The first quarter offered no consistent pattern regarding property-related delinquencies, according to the latest Consumer Credit Delinquency Bulletin published by the American Bankers Association (ABA)
. Overall, delinquencies rose in seven of the 11 individual consumer loan categories tracked by ABA.
During the first quarter, home equity loan delinquencies fell from 2.61 percent in the previous quarter to 2.59 percent, while property improvement loan delinquencies remained unchanged at 0.98 percent.

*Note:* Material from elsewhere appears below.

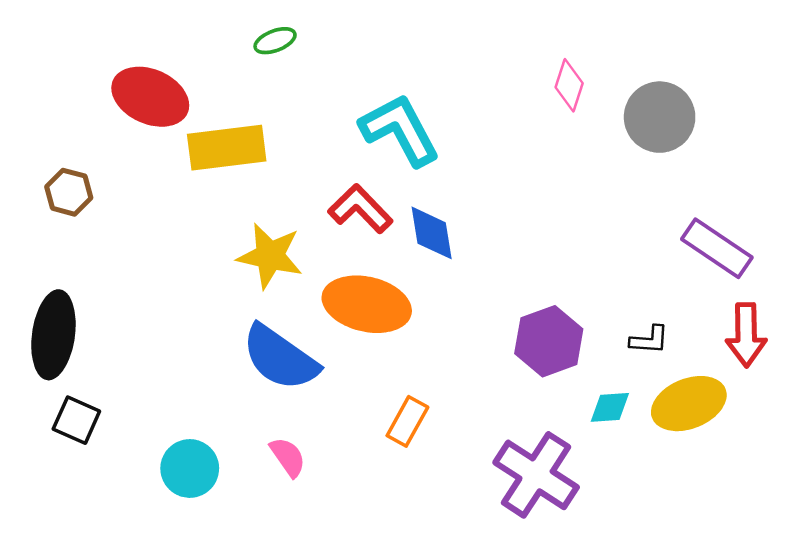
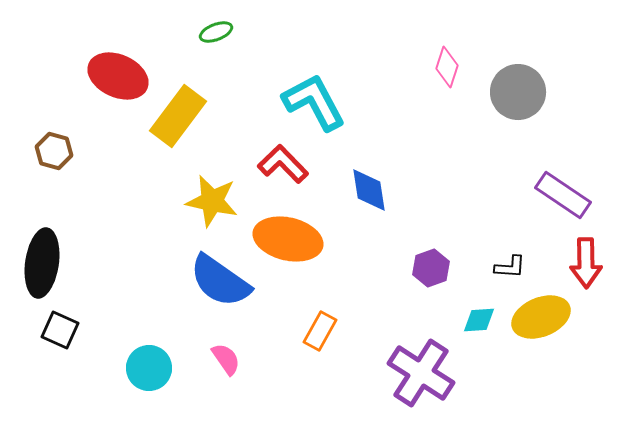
yellow rectangle: (227, 148) -> (178, 116), turned -46
blue diamond: (432, 233) -> (369, 190), moved
purple hexagon: (549, 341) -> (431, 268), size x0.7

But mobile home delinquencies rose from 4.07 percent to 4.86 percent while home equity lines of credit delinquencies rose from 1.06 percent to 1.11 percent.
“As home prices have risen, home-related delinquencies have returned to normal levels,” said James Chessen, ABA’s Chief Economist. “Greater equity incentivizes people to remain current on their mortgage loans, and we expect this gradual improvement to continue.”
Chessen predicted modest economic growth this year and next, but did not rule out the possibility of new problems.
“The key to keeping delinquencies low is a strong economy that supports households’ financial obligations through job growth and higher wages,” Chessen said. “It’s inevitable that delinquencies will rise to more normal levels, particularly if economic growth stays persistently below two percent. As the economic cycle eventually comes full circle, it’s important for consumers to maintain a smart and disciplined approach to credit, especially millennials who may be navigating a downturn for the first time in their professional lives.”